*** DATA UNDER STUDY Section Begins ***

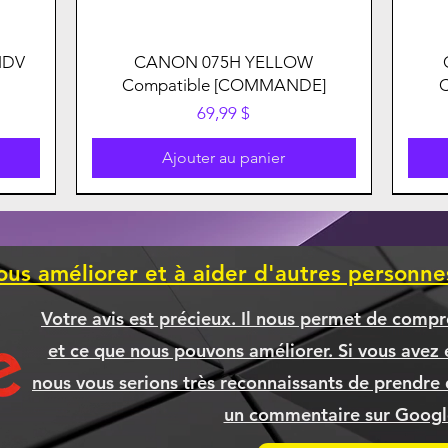
HDV
CANON 075H YELLOW
Compatible [COMMANDE]
Prix
69,99 $
Ajouter au panier
ous améliorer et à aider d'autres personn
Votre avis est précieux. Il nous permet de compr
et ce que nous pouvons améliorer. Si vous avez é
nous vous serions très reconnaissants de prendre 
un commentaire sur Google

*** DATA UNDER STUDY Section Ends ***

WHAT THE TASK ASKS. Word for word, quote the full listing, omitting every picture.

REPLY.
HDV
CANON 075H YELLOW
Compatible [COMMANDE]
Prix
69,99 $
Ajouter au panier
ous améliorer et à aider d'autres personn
Votre avis est précieux. Il nous permet de compr
et ce que nous pouvons améliorer. Si vous avez é
nous vous serions très reconnaissants de prendre 
un commentaire sur Google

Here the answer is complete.